IN THE FRAME
“This portrait was made in July 2018 in Belfast while developing my project titled ‘Love’s Fire Song’.
I have been working on this project for the past five years and made this image while the local youth were in the final stages of building huge bonfires which are burnt on the 12th of July.
Belfast is a city segregated and divided. Its so-called ‘peace walls’, built to separate Unionist and Nationalist communities, are taller in places than the Berlin Wall. For this current project, l photographed youth culture on either side of the peace walls, choosing the symbolic bonfires of the July 12th and August 8th as my starting point. This portrait was made on top of the Conway bonfire the day before it was burned, we were at least 25 metres in the sky.
Rather than the expected images, laden with political and religious imagery, l concentrate on the ordinary, the everyday.

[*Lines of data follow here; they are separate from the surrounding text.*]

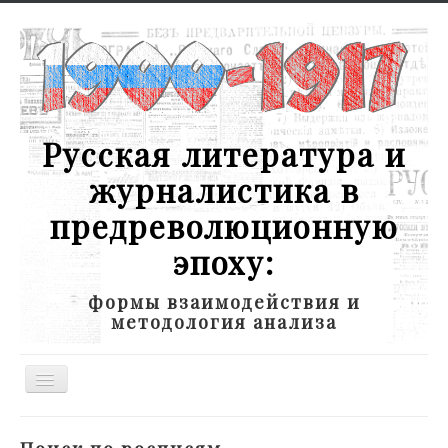
Русская литература и
журналистика в
предреволюционную
эпоху:
формы взаимодействия и
методология анализа
Toggle
Navigation
Новости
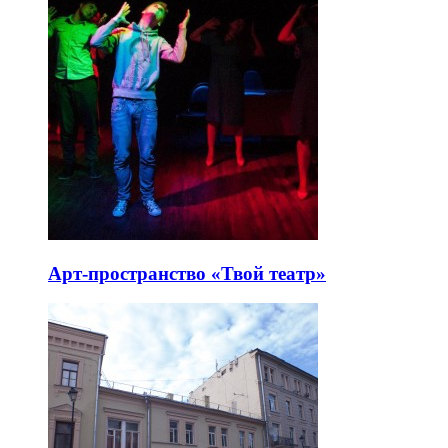
Арт-пространство «Твой театр»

The photographs are shown as a coherent series, using a saturated colour palette with only subtle symbolisms, and without visual reference to the specific locations they were taken.
Free from political and geographical context, the photographs speak of longing, yearning, aspirations and vulnerabilities of young people in Belfast today; their myriad joys and sorrows; lingering on the moments that can resonate with us all, independent of our individual backgrounds and inherited place and beliefs.”
‘Neil’ has been selected as one of three finalists for the Taylor Wessing photographic portrait prize organised by the National Portrait Gallery. 3,700 submissions were entered by 1,611 photographers from 70 countries. A total of 55 portraits will go on display at an exhibition at the Gallery which runs from November 7 until February 16.